I’ll have much more to report on UR next month; we’re closing our first Annual Survey of UR in Workers Comp Friday. To date we have over 150 participants; if you’d like to add your thoughts to the Survey (and get a detailed copy of the report) click here.
The net?
Some payers are doing an excellent job managing medical and managing cost containment – by focusing on outcomes. But most are not.
Paying over a hundred million dollars for network access without clear and convincing proof that they are improving outcomes is not smart.
Using case management and UR indiscriminately across all providers in all cases is a waste of money and counter-productive.

More to come.


Jun
26

Progress on opioids – Texas leads the way

There’s precious little good news on the subject of opioid overuse in work comp; NCCI and WCRI report increased usage, pill mills abound, CWCI’s research shows longer disability durations, and payers lament their inability to do much of anything to fix the problem.
The last two weeks have brought news that is welcome indeed; early indications are that Texas’ adoption of a restricted formulary has led to significant reductions in the use of opioids early on in new claims, stakeholders are focusing on preparing to address legacy claims, and there may well already be some impact on legacy claims.
For those not deep into this issue, Texas is one of the few states (and almost all the others are monopolistic WC states) that has adopted tight guidelines re the prescribing and dispensing of opioids to workers comp claimants.

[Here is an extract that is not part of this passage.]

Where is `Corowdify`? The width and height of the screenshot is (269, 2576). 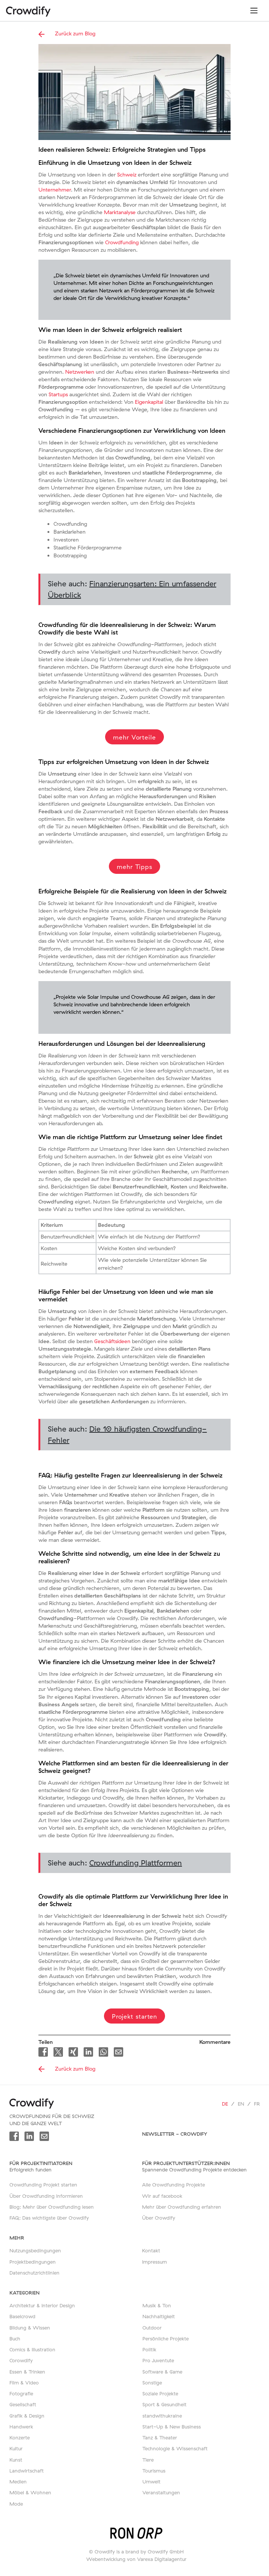 Corowdify is located at coordinates (21, 2360).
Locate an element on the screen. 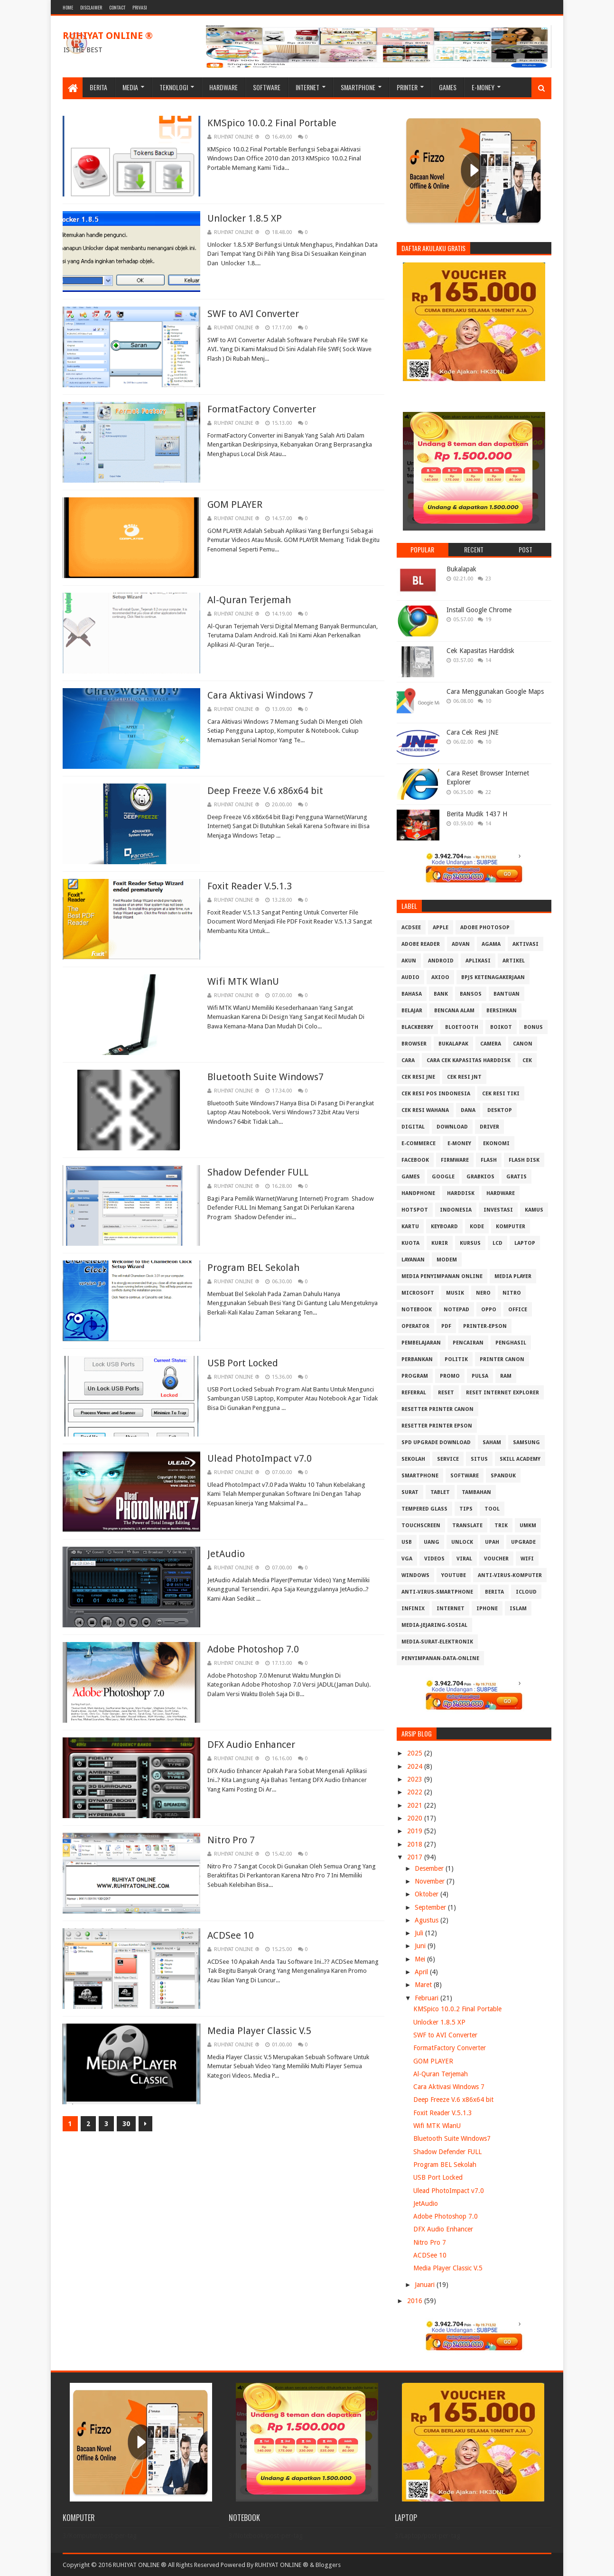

These guidelines were imposed on all claims occurring on or after September 1 2011. While it is still early, preliminary research indicates a significant impact on prescribing and dispensing patterns. (the changes compare claims occurring from September to November 2011 to claims in the same timeframe in 2010)
– prescription drug costs for drugs “not recommended” (N) for 2011 claims were reduced by 75 percent when compared to 2010
– the number of claims receiving “N” drugs dropped by 54 percent
– total prescription drug costs for 2011 claims declined 26 percent – about $1.4 million
– “the frequency of opioid prescriptions dispensed to injured employees decreased by 10 percent and the costs associated with opioid prescriptions decreased by 17 percent”
Word is there has also been an impact on older, legacy claims. Anecdotally, PBMs are reporting they are seeing changes in prescriptions for some claims that were incurred long before 9/1/11.
The data from Washington state is another indicator that physicians can and do change prescribing patterns when forced to by regulation. Washington saw a significant decrease in the volume and potency of opioid prescriptions after passage of legislation addressing the issue.
What does this mean for you?
Prescribing patterns can be changed. All it requires is:
a) political will; and
b) tough regulations and/or legislation.